# What the exercise asks
A stretch of the entries below is to be set down exactly, running from the line with "⅓ cup (75ml) extra-virgin olive" through the line with "sweetness if your watermelon isn’t", both included, and no other line.

# Data for review
*** Begin section ***

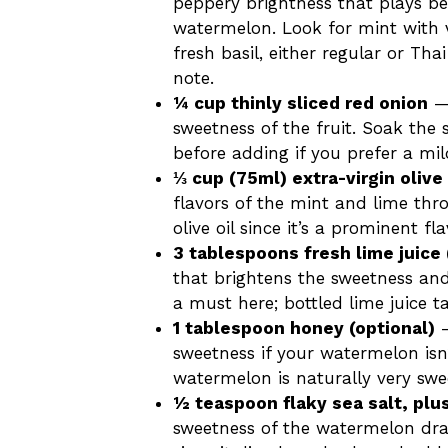
peppery brightness that plays be
watermelon. Look for mint with v
fresh basil, either regular or Thai
note.
¼ cup thinly sliced red onion
— 
sweetness of the fruit. Soak the 
before adding if you prefer a mil
⅓ cup (75ml) extra-virgin olive 
flavors of the mint and lime thr
olive oil since it’s a prominent fl
3 tablespoons fresh lime juice 
that brightens the sweetness and 
a must here; bottled lime juice t
1 tablespoon honey (optional)
—
sweetness if your watermelon isn’t
watermelon is naturally very swe
½ teaspoon flaky sea salt, plu
sweetness of the watermelon drama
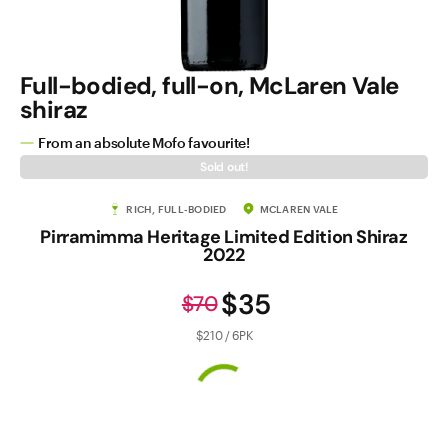
Full-bodied, full-on, McLaren Vale
shiraz
From an absolute Mofo favourite!
Sold out!
RICH, FULL-BODIED
MCLAREN VALE
Pirramimma Heritage Limited Edition Shiraz
2022
$35
$70
$210 / 6PK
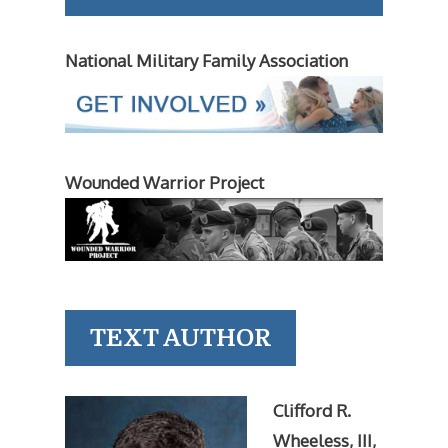
National Military Family Association
Wounded Warrior Project
TEXT AUTHOR
Clifford R.
Wheeless, III,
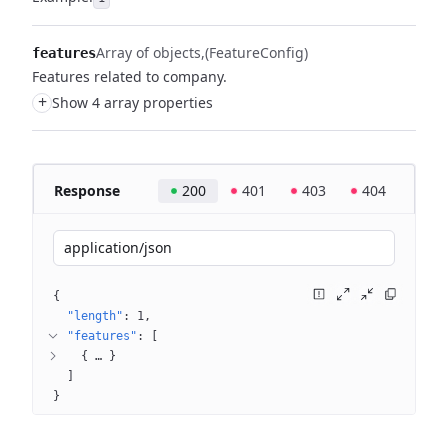
Array of objects
(FeatureConfig)
features
Features related to company.
+
Show 4 array properties
Response
200
401
403
404
application/json
{
"length"
: 
1
"features"
: 
[
{
 … 
}
]
}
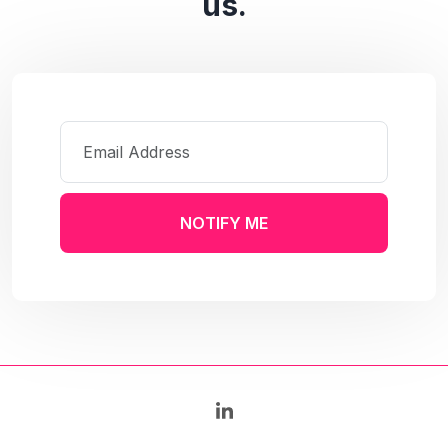
us.
NOTIFY ME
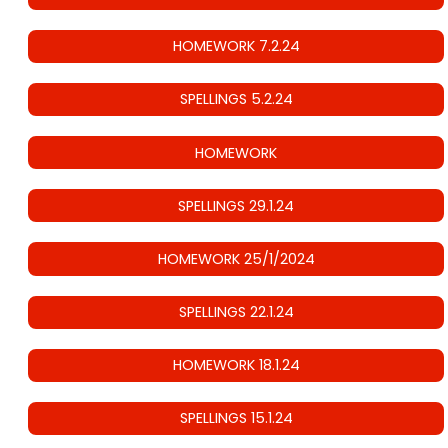
HOMEWORK 7.2.24
SPELLINGS 5.2.24
HOMEWORK
SPELLINGS 29.1.24
HOMEWORK 25/1/2024
SPELLINGS 22.1.24
HOMEWORK 18.1.24
SPELLINGS 15.1.24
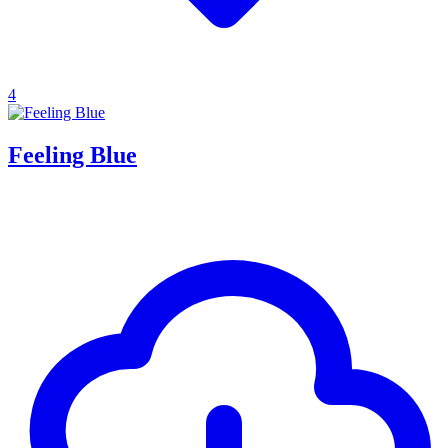
4
Feeling Blue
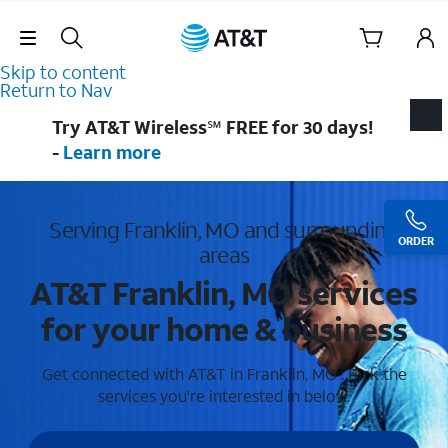
Skip Navigation
Skip to content
Return to Nav
Try AT&T Wireless℠ FREE for 30 days!
-
Learn more
Serving Franklin, MO and surrounding
ORDER
areas
AT&T Franklin, MO services
for your home & business
Get connected with AT&T in Franklin, MO . Pick the
services you're interested in below.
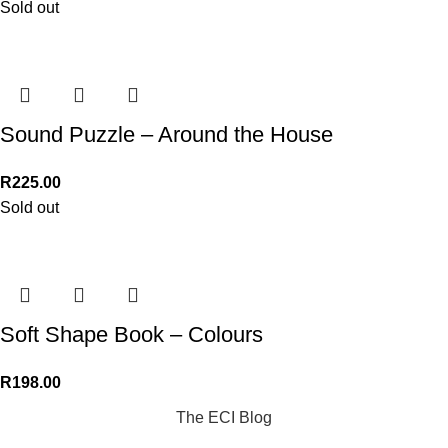
Sold out
Sound Puzzle – Around the House
R
225.00
Sold out
Soft Shape Book – Colours
R
198.00
The ECI Blog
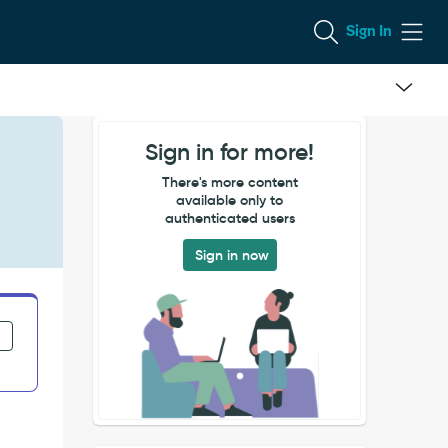
Sign In
Sign in for more!
There's more content
available only to
authenticated users
Sign in now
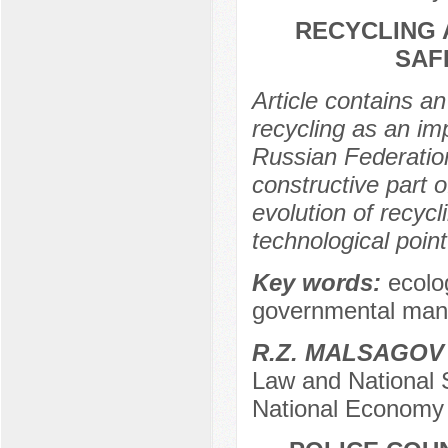
RECYCLING 
SAF
Article contains 
recycling as an im
Russian Federation
constructive part o
evolution of recyc
technological point
Key words:
ecolo
governmental manag
R.Z. MALSAGOV
Law and National 
National Economy 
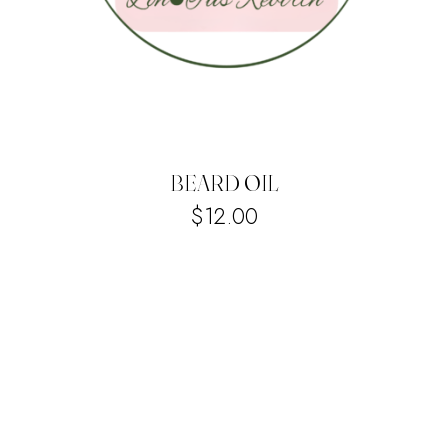
BEARD OIL
$
12.00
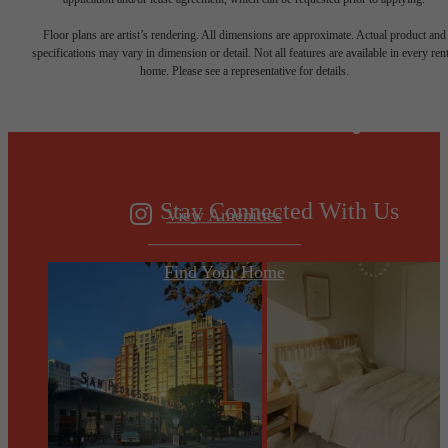
Designed for
Floor plans are artist’s rendering. All dimensions are approximate. Actual product and
specifications may vary in dimension or detail. Not all features are available in every rent
home. Please see a representative for details.
modern luxury.
Stay Connected With Us
View Amenities
Find Your Home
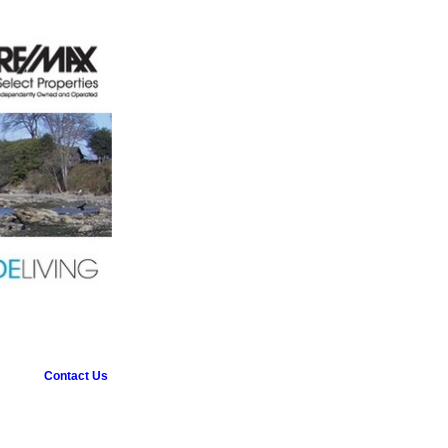
Contact Us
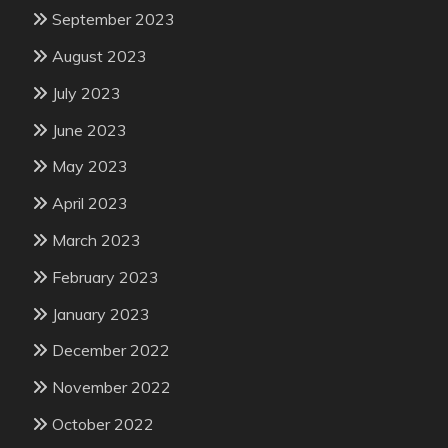
September 2023
August 2023
July 2023
June 2023
May 2023
April 2023
March 2023
February 2023
January 2023
December 2022
November 2022
October 2022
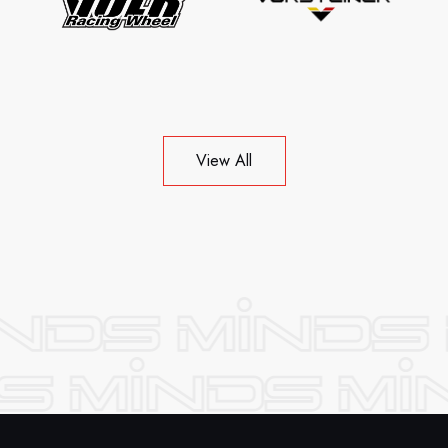
View All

*** End section ***

# Result of this exercise
⅓ cup (75ml) extra-virgin olive 
flavors of the mint and lime thr
olive oil since it’s a prominent fl
3 tablespoons fresh lime juice 
that brightens the sweetness and 
a must here; bottled lime juice t
1 tablespoon honey (optional)
—
sweetness if your watermelon isn’t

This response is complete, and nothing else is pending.